WHAT IS EXPECTED >> The records below must be transcribed exactly, with each picture left out.

[Page images and extracted text]
———

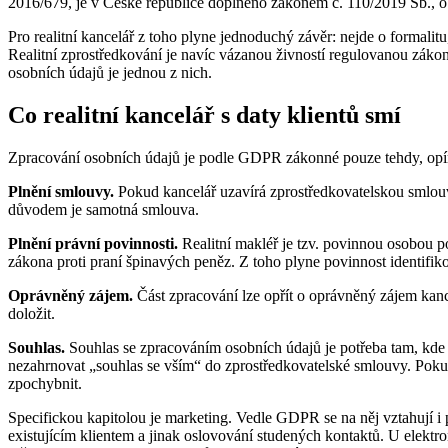
2016/679, je v České republice doplněno zákonem č. 110/2019 Sb.,
Pro realitní kancelář z toho plyne jednoduchý závěr: nejde o formalit
Realitní zprostředkování je navíc vázanou živností regulovanou záko
osobních údajů je jednou z nich.
Co realitní kancelář s daty klientů smí
Zpracování osobních údajů je podle GDPR zákonné pouze tehdy, opírá-l
Plnění smlouvy.
Pokud kancelář uzavírá zprostředkovatelskou smlouvu,
důvodem je samotná smlouva.
Plnění právní povinnosti.
Realitní makléř je tzv. povinnou osobou po
zákona proti praní špinavých peněz. Z toho plyne povinnost identifiko
Oprávněný zájem.
Část zpracování lze opřít o oprávněný zájem kan
doložit.
Souhlas.
Souhlas se zpracováním osobních údajů je potřeba tam, kde z
nezahrnovat „souhlas se vším“ do zprostředkovatelské smlouvy. Pokud
zpochybnit.
Specifickou kapitolou je marketing. Vedle GDPR se na něj vztahují i 
existujícím klientem a jinak oslovování studených kontaktů. U elektr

———

FINISHED TASK >>
2016/679, je v České republice doplněno zákonem č. 110/2019 Sb.,
Pro realitní kancelář z toho plyne jednoduchý závěr: nejde o formalit
Realitní zprostředkování je navíc vázanou živností regulovanou záko
osobních údajů je jednou z nich.
Co realitní kancelář s daty klientů smí
Zpracování osobních údajů je podle GDPR zákonné pouze tehdy, opírá-l
Plnění smlouvy.
Pokud kancelář uzavírá zprostředkovatelskou smlouvu,
důvodem je samotná smlouva.
Plnění právní povinnosti.
Realitní makléř je tzv. povinnou osobou po
zákona proti praní špinavých peněz. Z toho plyne povinnost identifiko
Oprávněný zájem.
Část zpracování lze opřít o oprávněný zájem kan
doložit.
Souhlas.
Souhlas se zpracováním osobních údajů je potřeba tam, kde z
nezahrnovat „souhlas se vším“ do zprostředkovatelské smlouvy. Pokud
zpochybnit.
Specifickou kapitolou je marketing. Vedle GDPR se na něj vztahují i 
existujícím klientem a jinak oslovování studených kontaktů. U elektr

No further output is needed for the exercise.